Exercise material:
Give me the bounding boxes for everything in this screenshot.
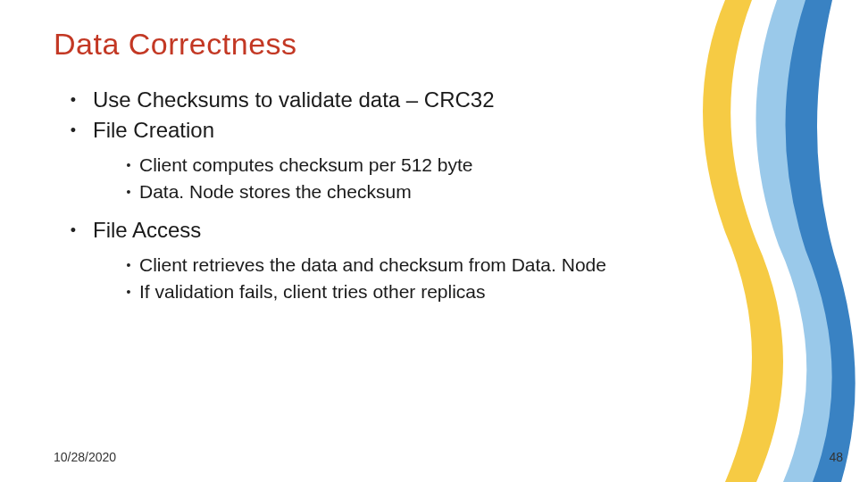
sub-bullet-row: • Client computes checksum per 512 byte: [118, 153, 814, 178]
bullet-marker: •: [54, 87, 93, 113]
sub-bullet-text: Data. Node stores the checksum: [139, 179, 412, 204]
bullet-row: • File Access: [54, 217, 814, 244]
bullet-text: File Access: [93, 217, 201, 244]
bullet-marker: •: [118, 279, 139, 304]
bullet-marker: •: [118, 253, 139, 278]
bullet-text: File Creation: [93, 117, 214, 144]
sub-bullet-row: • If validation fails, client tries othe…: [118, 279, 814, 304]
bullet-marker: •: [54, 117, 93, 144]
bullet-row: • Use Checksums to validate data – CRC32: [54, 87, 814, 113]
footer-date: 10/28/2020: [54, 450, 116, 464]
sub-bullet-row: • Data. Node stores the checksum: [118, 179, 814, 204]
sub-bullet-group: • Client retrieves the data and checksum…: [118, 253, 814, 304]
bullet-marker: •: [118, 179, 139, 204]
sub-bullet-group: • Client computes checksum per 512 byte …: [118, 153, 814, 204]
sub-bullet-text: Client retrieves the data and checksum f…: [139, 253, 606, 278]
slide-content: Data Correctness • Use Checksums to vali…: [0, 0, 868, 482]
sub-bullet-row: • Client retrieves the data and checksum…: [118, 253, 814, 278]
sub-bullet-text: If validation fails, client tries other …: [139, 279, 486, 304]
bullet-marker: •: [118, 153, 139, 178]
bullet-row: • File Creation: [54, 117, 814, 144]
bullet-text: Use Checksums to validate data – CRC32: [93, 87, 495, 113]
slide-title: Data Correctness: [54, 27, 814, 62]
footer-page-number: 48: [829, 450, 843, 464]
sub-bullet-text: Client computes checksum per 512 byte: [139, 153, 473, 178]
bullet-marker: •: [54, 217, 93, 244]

* * *

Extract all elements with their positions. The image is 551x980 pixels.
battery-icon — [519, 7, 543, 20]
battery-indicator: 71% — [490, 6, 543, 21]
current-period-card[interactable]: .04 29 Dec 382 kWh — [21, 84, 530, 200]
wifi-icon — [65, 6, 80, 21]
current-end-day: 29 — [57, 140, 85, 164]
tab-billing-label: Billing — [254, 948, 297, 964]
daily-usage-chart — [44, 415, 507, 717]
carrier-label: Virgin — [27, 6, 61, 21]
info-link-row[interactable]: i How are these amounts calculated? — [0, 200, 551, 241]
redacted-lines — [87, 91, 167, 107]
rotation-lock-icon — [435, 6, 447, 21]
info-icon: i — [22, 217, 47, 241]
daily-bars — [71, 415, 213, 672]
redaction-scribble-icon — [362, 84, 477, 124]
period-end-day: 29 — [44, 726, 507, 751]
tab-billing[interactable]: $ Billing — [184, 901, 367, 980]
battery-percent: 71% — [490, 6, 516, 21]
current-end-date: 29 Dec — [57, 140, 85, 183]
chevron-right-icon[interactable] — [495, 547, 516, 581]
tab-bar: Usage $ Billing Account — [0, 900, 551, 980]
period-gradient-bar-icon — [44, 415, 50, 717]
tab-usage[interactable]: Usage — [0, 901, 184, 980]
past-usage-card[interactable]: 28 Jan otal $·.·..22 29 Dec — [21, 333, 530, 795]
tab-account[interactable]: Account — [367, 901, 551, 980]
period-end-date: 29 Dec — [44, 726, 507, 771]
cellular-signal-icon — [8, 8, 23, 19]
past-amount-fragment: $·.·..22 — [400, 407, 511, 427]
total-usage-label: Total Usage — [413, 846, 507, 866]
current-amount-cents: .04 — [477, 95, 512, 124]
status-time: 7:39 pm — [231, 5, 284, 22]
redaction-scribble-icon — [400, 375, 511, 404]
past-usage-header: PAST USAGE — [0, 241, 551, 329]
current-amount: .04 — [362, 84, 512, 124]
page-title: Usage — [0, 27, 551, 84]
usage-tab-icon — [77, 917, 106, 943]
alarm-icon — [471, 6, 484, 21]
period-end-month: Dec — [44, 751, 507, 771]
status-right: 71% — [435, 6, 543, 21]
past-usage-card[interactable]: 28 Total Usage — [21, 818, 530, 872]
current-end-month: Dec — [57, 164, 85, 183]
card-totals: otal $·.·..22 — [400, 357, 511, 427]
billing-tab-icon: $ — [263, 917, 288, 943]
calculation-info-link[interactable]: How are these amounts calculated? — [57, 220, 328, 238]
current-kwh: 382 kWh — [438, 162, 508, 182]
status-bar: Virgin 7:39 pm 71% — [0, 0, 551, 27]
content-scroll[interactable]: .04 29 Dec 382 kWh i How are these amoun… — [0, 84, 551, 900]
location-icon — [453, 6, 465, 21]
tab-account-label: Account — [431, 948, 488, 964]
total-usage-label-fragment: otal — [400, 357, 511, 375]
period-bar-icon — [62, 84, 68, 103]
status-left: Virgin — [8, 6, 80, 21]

...

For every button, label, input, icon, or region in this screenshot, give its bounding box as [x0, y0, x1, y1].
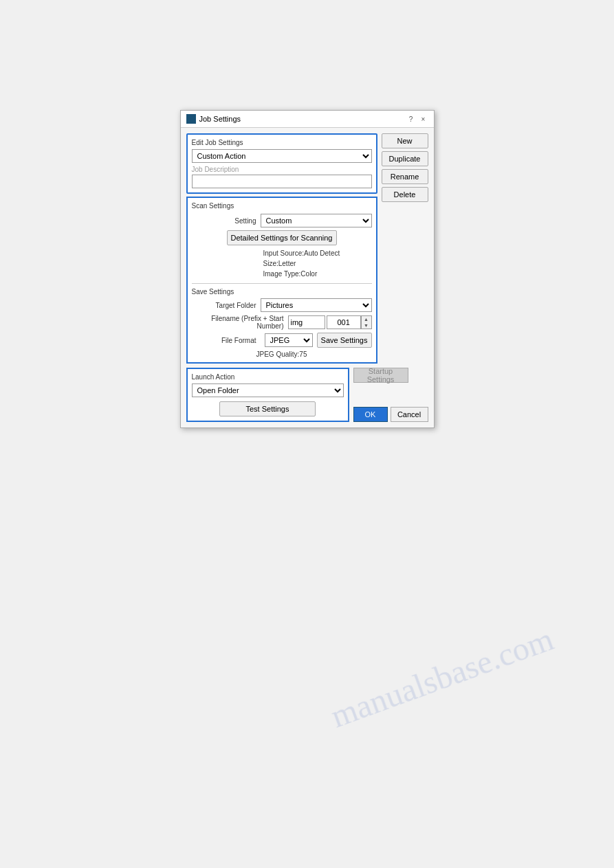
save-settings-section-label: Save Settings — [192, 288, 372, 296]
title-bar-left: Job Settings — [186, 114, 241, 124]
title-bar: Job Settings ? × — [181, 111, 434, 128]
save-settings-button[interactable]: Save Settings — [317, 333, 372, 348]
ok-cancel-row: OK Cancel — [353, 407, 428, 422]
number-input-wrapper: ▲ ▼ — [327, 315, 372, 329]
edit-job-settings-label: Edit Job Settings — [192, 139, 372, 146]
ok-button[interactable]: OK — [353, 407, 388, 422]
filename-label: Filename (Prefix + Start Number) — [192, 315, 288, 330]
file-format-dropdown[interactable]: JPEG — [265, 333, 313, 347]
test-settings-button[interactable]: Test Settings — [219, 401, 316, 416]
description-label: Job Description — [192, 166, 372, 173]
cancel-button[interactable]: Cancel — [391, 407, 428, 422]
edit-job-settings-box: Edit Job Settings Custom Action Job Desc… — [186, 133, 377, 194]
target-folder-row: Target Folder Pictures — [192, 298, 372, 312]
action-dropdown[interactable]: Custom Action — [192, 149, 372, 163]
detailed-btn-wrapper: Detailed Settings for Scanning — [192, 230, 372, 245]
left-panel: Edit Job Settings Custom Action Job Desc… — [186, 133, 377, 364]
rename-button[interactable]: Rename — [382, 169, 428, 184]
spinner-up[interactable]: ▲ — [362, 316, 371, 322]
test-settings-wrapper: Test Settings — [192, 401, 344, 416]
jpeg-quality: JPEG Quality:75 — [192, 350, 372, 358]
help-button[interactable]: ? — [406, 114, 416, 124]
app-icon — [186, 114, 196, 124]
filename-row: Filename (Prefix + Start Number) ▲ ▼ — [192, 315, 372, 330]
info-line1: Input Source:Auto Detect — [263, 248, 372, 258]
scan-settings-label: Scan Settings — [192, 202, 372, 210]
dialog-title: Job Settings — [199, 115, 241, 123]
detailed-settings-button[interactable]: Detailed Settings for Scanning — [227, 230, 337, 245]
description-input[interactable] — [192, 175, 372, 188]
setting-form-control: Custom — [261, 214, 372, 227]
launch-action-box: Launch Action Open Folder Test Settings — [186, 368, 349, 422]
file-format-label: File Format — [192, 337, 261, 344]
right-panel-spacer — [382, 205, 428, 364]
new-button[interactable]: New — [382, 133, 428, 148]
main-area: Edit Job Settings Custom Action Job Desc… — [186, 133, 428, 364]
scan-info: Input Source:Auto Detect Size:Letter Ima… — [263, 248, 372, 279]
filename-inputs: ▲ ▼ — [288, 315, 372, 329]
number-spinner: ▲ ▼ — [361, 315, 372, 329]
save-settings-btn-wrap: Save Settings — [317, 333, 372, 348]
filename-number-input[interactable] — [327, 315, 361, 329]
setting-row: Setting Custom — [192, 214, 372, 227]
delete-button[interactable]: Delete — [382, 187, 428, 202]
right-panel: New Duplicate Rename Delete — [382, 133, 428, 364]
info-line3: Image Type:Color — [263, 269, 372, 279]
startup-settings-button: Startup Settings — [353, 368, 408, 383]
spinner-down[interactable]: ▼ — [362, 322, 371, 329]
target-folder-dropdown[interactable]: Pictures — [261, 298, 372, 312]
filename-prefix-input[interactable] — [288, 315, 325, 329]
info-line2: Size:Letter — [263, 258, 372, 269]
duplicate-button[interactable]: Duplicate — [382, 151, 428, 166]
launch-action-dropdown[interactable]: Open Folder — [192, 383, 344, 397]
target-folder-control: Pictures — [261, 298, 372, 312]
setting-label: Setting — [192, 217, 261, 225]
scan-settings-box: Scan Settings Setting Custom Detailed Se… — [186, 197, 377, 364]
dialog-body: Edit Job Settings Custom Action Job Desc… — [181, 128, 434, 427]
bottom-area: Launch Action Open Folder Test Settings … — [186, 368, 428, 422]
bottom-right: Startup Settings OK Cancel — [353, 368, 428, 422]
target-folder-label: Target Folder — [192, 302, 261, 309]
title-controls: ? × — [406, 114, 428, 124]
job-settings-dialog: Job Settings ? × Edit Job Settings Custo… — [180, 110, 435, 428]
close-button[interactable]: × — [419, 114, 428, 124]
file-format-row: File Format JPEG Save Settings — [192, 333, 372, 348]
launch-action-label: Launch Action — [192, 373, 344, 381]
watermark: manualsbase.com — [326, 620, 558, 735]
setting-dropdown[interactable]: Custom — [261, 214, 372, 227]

Exercise: Find each line in the material above that carries the string "Detailed", and copy it.

Worked solution:
detailed-btn-wrapper: Detailed Settings for Scanning — [192, 230, 372, 245]
detailed-settings-button[interactable]: Detailed Settings for Scanning — [227, 230, 337, 245]
scan-settings-box: Scan Settings Setting Custom Detailed Se… — [186, 197, 377, 364]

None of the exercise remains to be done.